"Ask HN: Is there any way to detect websites that are SEO-optimized on Google?"
Unfortunately, those seem to even get into HN. This page is a perfect example. This is how the page starts:
Everything you need to know about monorepos,
and the tools to build them.
Understanding Monorepos
Monorepos are hot right now, especially among Web
developers. We created this resource to help developers
understand what monorepos are, what benefitsthey can
bring, and the tools available to make monorepo
development delightful.
There are many great monorepo tools, built by great
teams, with different philosophies...
I got so tired at this point that I stopped reading.
In my mind, I see the job description on Fiverr "Fast SEO writer wanted! Please write a 3000 word page about monorepos. Make sure to mention 'monorepos' and related terms like 'web developers', 'tools', 'development' etc frequently."
What a terrible take. As someone with an interest in monorepos, who's currently working with a company adopting Nx, I found the page interesting and compelling. I spent a good 30-60 minutes following links and investigating deeper.
You didn't even read past the fourth paragraph. You should be ashamed for derailing what could have been a productive discussion about an interesting topic with your shallow dismissal.
You must be primed to detect this, I did not find this at all bothersome. I actually like the page, I always wondered if a monorepo is best for us, now I have some extra arguments to say yes if the discussion arises.
I think... it has been. OTOH, if you cycle to the end, it's a collaboration by the developers or "community outreach" of those tool chains:
"The tools we'll focus on are: Bazel (by Google), Gradle Build Tool (by Gradle, Inc), Lage (by Microsoft), Lerna, Nx (by Nrwl), Rush (by Microsoft), and Turborepo (by Vercel). We chose these tools because of their usage or recognition in the Web development community."
You can scroll directly to the bottom and see the final comparison table.
Here's a screenshot for your convenience [1]
I agree with you that I prefer to get straight to the point, but this pet-peeve tangent doesn't seem to be a productive discussion of the actual merits of the tooling.
Monorepo is a way to morph dependency management problem into source control problem within your organization. Currently, FOSS tools solve none of them.
Agree - the site focuses a lot on build, but ignores scm tooling. At a certain size, git no longer works well as a pure monorepo w/o submodules and these mega companies have teams of people optimizing code time vs build time checkouts of these monorepos to handle subsections.
FWIW I like that there aren't much gatekeeping in the industry and think it is a genuinely good thing, not only because my "hobby" (application security) relies on it :)
Also, with an unsolved problem you get paid to make whatever crazy attempt you want, which is absolutely a perk.
What does one thing have to do with the other? Monorepos are famously used at giant tech companies. Clearly they are being introduced by tech management in those cases, not a couple of people in their garage that don’t know what they are doing.
Could you elaborate?

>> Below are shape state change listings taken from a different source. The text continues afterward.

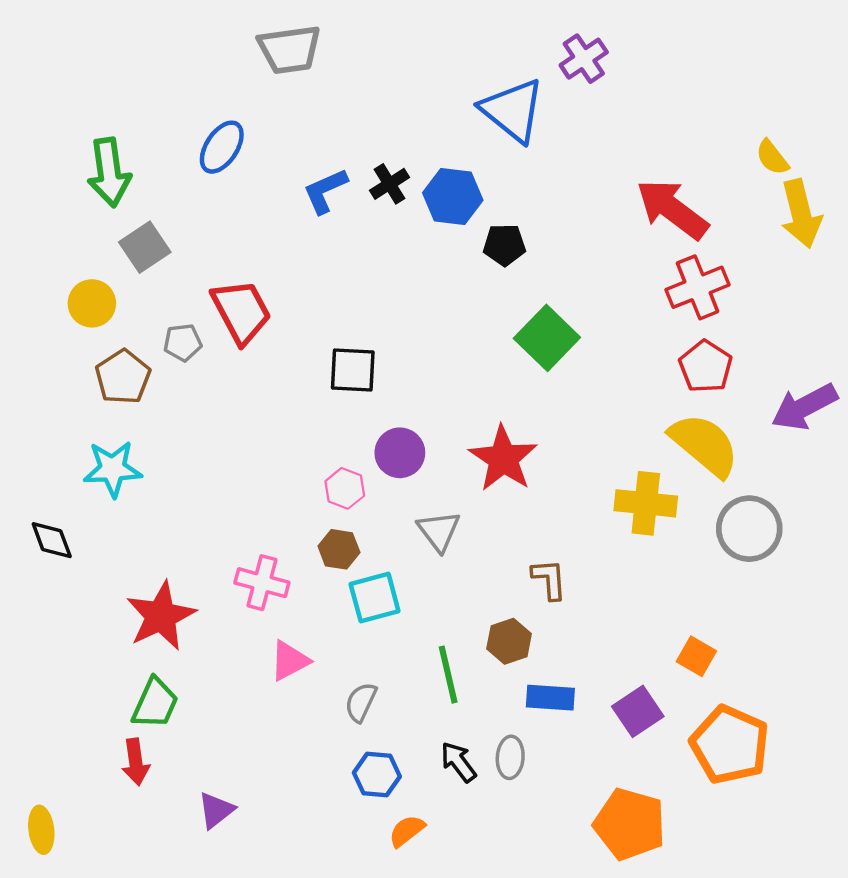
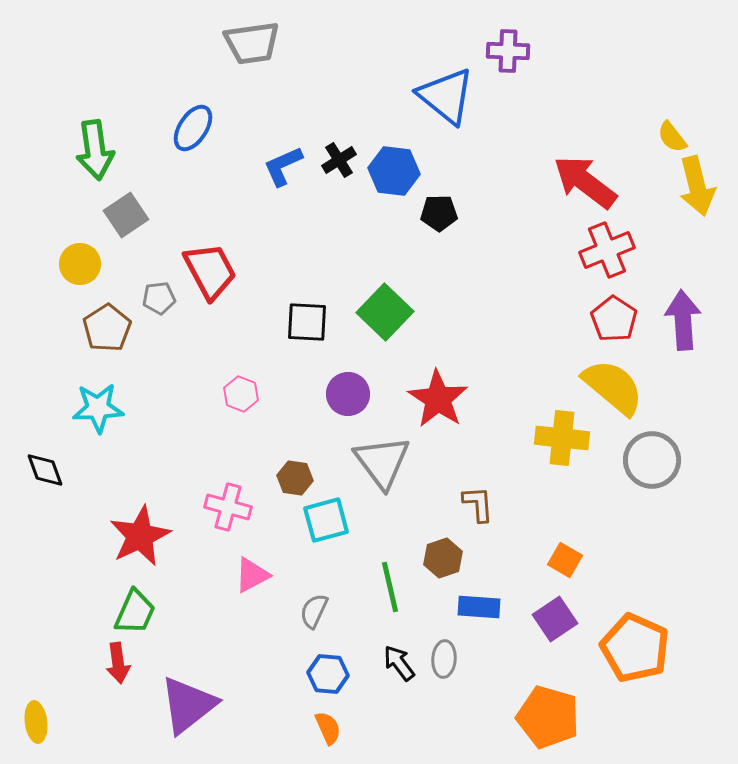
purple cross: (584, 59) -> (508, 51), turned 36
green square: (547, 338) -> (385, 312), moved
purple arrow: (804, 407) -> (683, 320), moved, turned 114
pink hexagon: (345, 488) -> (241, 394), moved
gray triangle: (439, 531) -> (382, 462), size x1.5
orange square: (696, 656) -> (565, 560), moved
purple triangle: (216, 810) -> (188, 705), size x1.8
orange semicircle: (407, 831) -> (328, 728), moved, turned 104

I use a monorepo at work and if anything dealing with 3rd party dependencies is easier because you don't have to coordinate upgrading versions across teams. For 1st party stuff in the repo we don't have a need to version libraries at all, if it all builds and passes all the tests everything is good. The whole point is to use the whole tree from a consistent snapshot as a release, so you never worry about using a new first party library with an old first party binary.

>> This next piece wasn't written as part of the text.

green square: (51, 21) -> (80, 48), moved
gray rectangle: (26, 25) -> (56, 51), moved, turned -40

If you're able to release everything as a consistent snapshot, it probably is not a monorepo. Instead it is just a normal repo containing a single big project.
Here's an example: let's say that is you've got a single product with a backend server, database, web frontend, and a iOS app. How would you release all those projects as an atomic unit?
If there's a new field in this release, the database schema needs to be changed on the servers before the backend is released. The backend needs to change before the frontends do. You have no control over the deployment speed of some of those components, so releasing them all at the same time is impossible.
Similar issues would happen if you update 3rd party library, and software using the new Vs. old versions of the library are incompatible.
So the value of this monorepo isn't that you could cut a release for all of the components at once. It is that everyone doing development has a shared view of the current state of the system.
Yeah, that's what I meant by "morphing dependency management problem to a source control problem". With a monorepo dependency management is way easier! But, sometimes:
- git on large repo 100% pain 0% fun. hg is slightly better, but not much.
- No version means no prebuilt libraries, which translates to "you need a great build cache to keep build time reasonable".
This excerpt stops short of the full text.